[Task item]: The answer must be a single number: how many lines of the records below hold the word "Hramul".
───── Data extracts
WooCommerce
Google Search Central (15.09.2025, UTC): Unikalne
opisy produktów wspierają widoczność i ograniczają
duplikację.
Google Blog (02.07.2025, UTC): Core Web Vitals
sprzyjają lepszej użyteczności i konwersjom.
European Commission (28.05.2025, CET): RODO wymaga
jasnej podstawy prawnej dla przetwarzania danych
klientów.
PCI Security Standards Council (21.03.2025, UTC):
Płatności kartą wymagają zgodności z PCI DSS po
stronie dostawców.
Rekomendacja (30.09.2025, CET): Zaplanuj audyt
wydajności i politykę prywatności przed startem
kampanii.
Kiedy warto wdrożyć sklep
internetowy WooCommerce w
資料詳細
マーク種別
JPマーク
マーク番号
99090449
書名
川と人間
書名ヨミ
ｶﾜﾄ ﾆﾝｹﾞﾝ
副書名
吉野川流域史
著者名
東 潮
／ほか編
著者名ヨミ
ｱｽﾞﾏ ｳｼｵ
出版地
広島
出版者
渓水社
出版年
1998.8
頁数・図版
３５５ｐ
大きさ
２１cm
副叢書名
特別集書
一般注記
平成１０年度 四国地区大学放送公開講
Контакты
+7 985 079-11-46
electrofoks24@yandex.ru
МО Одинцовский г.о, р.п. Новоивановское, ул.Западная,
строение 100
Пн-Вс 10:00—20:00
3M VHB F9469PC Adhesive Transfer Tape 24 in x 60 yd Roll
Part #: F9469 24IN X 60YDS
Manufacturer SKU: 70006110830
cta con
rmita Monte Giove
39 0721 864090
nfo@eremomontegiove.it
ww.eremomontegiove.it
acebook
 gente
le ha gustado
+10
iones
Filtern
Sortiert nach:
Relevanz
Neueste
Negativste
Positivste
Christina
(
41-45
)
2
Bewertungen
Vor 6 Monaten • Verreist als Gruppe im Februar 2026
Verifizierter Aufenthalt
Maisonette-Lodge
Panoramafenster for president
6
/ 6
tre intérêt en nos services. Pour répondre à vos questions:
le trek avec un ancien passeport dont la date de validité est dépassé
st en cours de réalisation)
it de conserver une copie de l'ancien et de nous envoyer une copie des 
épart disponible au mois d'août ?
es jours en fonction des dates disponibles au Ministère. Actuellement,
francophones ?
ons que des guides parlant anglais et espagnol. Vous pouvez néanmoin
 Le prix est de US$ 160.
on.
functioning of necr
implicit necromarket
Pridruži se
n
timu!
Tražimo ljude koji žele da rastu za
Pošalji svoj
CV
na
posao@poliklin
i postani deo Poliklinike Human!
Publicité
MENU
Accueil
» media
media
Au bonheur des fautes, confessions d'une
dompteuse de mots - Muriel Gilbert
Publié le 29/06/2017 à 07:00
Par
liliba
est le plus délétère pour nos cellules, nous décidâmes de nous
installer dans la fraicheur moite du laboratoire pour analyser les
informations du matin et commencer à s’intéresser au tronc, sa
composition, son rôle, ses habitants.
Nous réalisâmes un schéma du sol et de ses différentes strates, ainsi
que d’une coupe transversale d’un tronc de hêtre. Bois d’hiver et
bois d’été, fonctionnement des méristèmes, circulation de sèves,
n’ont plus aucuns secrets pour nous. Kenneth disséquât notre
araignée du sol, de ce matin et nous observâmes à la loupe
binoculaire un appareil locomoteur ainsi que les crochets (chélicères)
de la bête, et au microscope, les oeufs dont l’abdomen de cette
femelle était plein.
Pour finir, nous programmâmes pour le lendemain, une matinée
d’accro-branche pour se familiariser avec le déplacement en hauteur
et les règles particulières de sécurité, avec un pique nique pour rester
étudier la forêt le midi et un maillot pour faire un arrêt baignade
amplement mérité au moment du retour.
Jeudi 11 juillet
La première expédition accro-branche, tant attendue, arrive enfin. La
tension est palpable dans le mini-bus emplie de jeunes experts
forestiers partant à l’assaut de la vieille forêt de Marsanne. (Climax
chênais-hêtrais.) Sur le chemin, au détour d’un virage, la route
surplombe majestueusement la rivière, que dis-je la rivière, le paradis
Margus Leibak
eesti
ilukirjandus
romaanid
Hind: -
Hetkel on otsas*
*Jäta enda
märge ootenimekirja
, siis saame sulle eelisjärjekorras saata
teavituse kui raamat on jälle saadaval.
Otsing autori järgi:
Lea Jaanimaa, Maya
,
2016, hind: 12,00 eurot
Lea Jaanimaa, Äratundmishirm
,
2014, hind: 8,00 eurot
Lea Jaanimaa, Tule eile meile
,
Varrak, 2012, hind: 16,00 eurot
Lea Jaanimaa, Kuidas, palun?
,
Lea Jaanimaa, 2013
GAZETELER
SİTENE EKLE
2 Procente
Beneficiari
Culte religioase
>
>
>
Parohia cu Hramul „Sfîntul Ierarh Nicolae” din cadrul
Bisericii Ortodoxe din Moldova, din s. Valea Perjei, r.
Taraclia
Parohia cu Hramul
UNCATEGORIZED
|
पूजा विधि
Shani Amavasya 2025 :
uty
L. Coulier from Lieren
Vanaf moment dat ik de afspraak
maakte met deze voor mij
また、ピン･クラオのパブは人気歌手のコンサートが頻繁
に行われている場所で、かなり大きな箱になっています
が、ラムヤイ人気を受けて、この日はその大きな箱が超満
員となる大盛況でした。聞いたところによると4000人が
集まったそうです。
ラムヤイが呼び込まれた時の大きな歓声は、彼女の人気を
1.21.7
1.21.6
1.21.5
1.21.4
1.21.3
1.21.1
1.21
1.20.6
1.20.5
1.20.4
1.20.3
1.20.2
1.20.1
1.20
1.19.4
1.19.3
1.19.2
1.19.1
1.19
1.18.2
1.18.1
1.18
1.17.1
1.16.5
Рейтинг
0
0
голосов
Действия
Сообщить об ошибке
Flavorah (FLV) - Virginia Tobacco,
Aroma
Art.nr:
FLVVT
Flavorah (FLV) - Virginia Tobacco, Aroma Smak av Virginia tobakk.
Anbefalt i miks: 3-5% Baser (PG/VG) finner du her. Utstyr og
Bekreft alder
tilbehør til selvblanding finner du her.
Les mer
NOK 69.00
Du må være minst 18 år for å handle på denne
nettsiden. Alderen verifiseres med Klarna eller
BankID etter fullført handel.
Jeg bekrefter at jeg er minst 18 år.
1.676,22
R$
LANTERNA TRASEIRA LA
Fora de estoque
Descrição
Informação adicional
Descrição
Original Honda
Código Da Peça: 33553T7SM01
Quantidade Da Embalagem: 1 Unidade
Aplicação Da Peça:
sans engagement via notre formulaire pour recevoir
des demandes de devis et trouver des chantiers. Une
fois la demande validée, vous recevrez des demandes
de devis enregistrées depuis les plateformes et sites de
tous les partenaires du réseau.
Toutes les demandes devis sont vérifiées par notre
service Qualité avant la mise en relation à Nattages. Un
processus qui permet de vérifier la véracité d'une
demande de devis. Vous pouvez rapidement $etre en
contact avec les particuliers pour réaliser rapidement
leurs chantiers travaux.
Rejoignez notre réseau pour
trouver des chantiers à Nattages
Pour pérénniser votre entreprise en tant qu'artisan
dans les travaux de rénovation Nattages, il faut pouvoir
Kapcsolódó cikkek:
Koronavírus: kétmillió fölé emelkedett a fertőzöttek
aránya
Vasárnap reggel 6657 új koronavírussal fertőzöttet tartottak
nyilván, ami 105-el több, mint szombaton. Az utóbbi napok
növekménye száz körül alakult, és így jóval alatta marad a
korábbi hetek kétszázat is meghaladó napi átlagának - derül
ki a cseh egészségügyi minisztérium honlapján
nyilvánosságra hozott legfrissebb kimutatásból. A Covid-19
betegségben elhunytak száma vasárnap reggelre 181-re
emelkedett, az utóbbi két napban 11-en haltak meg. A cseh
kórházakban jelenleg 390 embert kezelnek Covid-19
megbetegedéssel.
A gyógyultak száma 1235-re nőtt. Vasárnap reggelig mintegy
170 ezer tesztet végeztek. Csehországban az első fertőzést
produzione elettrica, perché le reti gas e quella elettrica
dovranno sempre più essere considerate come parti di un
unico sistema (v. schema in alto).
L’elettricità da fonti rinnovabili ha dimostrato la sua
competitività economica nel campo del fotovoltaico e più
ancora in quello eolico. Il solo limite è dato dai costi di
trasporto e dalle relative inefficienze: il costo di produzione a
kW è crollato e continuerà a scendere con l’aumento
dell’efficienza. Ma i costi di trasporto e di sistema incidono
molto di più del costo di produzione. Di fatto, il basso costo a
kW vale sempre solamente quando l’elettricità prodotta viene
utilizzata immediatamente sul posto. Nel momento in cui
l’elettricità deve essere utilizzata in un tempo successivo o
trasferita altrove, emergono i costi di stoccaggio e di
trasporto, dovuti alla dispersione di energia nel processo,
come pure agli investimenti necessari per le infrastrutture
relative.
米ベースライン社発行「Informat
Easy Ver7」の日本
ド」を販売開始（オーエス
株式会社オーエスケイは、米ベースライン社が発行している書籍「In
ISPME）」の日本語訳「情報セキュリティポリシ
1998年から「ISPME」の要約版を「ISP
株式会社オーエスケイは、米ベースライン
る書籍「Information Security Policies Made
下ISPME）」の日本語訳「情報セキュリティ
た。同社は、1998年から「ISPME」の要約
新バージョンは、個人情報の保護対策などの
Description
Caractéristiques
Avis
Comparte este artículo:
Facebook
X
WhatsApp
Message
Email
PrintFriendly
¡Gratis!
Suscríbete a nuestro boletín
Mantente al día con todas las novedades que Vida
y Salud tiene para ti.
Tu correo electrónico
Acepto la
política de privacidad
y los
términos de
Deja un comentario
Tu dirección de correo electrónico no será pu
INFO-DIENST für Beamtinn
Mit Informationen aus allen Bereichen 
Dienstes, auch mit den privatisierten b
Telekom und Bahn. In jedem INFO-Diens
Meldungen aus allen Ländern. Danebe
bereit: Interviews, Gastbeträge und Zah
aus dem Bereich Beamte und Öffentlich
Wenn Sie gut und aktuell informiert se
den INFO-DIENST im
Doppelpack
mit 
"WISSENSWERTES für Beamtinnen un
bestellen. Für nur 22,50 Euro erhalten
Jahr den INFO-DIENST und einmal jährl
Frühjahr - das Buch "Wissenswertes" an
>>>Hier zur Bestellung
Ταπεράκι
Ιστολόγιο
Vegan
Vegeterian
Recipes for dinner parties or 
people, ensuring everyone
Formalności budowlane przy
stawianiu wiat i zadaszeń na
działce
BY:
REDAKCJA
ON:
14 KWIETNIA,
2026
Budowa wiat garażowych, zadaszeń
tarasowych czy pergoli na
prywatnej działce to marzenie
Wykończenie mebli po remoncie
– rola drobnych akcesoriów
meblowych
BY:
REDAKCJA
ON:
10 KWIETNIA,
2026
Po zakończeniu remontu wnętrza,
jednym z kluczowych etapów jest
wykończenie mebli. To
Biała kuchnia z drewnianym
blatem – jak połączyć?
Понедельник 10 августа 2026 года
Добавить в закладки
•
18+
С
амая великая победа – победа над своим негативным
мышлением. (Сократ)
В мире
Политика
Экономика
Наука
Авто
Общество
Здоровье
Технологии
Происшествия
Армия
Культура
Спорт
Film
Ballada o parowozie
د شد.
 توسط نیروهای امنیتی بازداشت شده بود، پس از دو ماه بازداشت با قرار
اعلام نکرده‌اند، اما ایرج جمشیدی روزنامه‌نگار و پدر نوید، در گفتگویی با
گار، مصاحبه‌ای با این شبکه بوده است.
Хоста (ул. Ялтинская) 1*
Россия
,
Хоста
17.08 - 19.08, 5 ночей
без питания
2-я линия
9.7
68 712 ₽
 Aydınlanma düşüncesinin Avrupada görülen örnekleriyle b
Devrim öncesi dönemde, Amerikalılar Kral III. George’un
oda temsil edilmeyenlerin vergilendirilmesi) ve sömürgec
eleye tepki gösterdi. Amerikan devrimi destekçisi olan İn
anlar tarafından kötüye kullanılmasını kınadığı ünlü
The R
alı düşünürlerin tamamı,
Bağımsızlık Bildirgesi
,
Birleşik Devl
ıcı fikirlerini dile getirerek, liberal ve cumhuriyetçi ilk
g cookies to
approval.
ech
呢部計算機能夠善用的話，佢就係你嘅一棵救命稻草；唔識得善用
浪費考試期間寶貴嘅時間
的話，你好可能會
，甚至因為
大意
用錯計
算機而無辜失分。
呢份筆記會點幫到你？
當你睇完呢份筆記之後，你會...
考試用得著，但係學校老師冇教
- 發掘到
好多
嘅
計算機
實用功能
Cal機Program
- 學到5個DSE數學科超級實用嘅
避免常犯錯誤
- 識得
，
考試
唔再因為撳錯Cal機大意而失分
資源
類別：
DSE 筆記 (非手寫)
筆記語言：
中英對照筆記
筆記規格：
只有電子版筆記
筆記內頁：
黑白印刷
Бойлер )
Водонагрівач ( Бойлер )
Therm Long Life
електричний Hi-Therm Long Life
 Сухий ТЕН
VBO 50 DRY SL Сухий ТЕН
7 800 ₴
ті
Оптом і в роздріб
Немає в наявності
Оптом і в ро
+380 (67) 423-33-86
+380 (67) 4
──────────
[Finished task]: 2